What needs to be done: Every line in the records below that holds the word "bruger" is to be copied.

Dataset entries
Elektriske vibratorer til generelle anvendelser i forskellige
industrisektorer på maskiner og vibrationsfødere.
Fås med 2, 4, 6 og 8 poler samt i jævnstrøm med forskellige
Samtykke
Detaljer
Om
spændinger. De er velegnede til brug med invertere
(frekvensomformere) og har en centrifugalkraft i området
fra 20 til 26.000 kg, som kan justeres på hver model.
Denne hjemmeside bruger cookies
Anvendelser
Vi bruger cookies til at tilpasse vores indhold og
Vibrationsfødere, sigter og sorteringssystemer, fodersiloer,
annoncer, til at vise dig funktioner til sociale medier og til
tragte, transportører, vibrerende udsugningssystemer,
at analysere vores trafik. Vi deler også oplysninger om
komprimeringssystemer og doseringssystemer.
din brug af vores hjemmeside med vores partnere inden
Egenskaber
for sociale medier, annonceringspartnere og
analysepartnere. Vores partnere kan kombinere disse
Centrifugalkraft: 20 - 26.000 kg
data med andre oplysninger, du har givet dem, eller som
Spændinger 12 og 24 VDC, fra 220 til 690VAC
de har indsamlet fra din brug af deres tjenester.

* * *

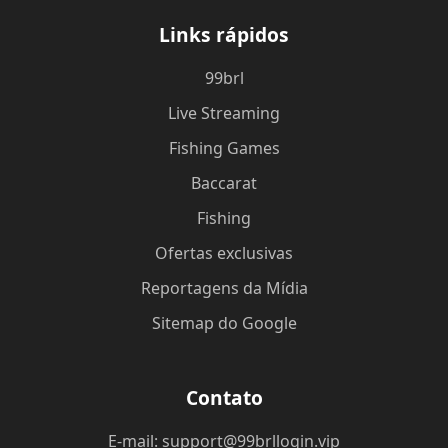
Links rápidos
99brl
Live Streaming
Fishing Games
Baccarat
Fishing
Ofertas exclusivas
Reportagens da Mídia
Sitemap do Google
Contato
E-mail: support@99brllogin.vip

...

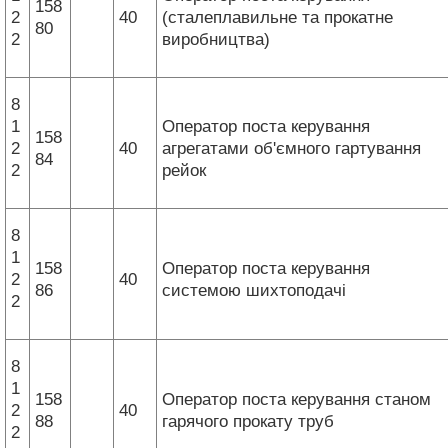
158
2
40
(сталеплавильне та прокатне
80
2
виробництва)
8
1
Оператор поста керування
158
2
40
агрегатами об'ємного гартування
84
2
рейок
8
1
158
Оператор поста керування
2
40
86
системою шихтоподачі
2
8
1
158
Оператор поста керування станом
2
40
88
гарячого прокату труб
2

Answer to the problem:
Denne hjemmeside bruger cookies
Vi bruger cookies til at tilpasse vores indhold og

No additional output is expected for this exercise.